But there is no pat answer to the question. “Water it as much as it needs to grow” isn’t the right reply.
Variables such as plant type, plant age, growth stage, season, location, type and size of pot, soil mix characteristics, weather and placement have to be considered.
According to the Clemson University Cooperative Extension Service, the main cause of death of potted plants is over-watering.
Roots need both water and oxygen and when surrounded by water, the oxygen gets cut off. These roots may rot, mold and smell, eventually killing the whole plant.
Watering requirements for indoor plants run a wide gamut.
Plants with large or thin leaves and those with fine surface roots normally require more frequent watering than succulent plants with fleshy leaves and stems that can store water. Some plants thrive under moist conditions while others grow better when kept drier.
Plants can grow slower after new growth or a heavy flowering and need less watering during these periods and while they are dormant.
Pots are also a major factor. Water evaporates faster from porous clay pots, which means more frequent watering will be required than with nonporous, glazed or plastic pots. A large plant in a small pot needs more water that a small plant in a large pot.
Different soil mixtures are part of the watering equation, too. Heavy, fine-textured potting soils and those with a lot of peat moss hold more water then loose, porous mixtures containing bark, sand and perlite (volcanic glass).

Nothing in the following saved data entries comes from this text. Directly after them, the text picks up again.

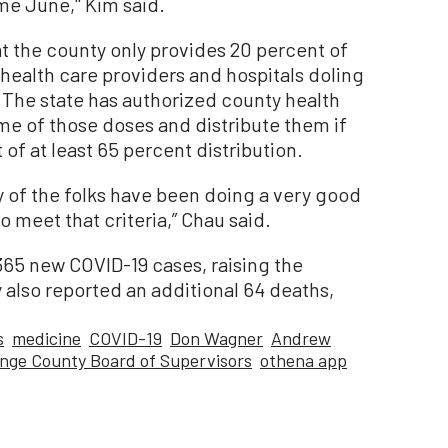
e June,'' Kim said.
t the county only provides 20 percent of
 health care providers and hospitals doling
. The state has authorized county health
me of those doses and distribute them if
 of at least 65 percent distribution.
ty of the folks have been doing a very good
to meet that criteria,” Chau said.
365 new COVID-19 cases, raising the
 also reported an additional 64 deaths,
s
medicine
COVID-19
Don Wagner
Andrew
nge County Board of Supervisors
othena app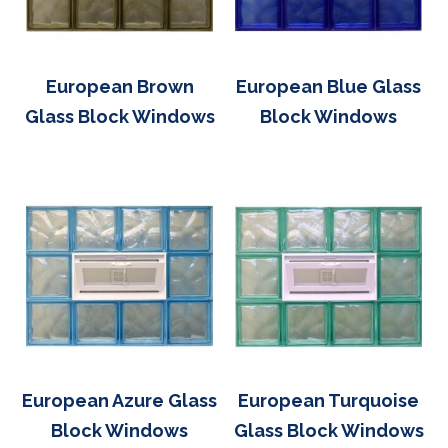
European Brown
European Blue Glass
Glass Block Windows
Block Windows
European Azure Glass
European Turquoise
Block Windows
Glass Block Windows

It’s a given that plants in sunny warm locations need to be watered more frequently than plants in cool, low-light environments.
The rule of thumb is to water when necessary by following this method:
– Touch the soil – Stick your finger into the potting soil mix up to the first joint. If it’s dry at your fingertip, it needs water.
– Tap the pot – When potting soil in a clay pot gets dry, it shrinks away from the side of the pot. Rap the sides of the pot with your knuckles. If the sound is dull, the soil is moist. If it sounds hollow, it needs to be watered.
– Estimate the weight – As potting soil dries out, a definite loss in weight can be observed.
– Judge soil color – Potting soil gets lighter in color as it dries out.
Plant dehydration
Indoor potted plants can suffer from dehydration just as quickly as exterior plants. The problem is many plant owners wait too long to fix it. Don’t wait until the stems and leaves begin to wilt. There are obvious signs that must be addressed as soon as they are noticed. Plant enthusiasts should be on the lookout for the following:
– Slow leaf growth – Plants that take longer than normal to grow to  full capacity are an indication of dehydration.
– Leaf loss – Leaves or flowers that prematurely drop off are a sure sign of plant dehydration.
– Translucence – If light can pass through the leaves, the plant may be dehydrated.
– Discoloration – Leaf edges that become brown and dry out while lower plant leaves curl and yellow.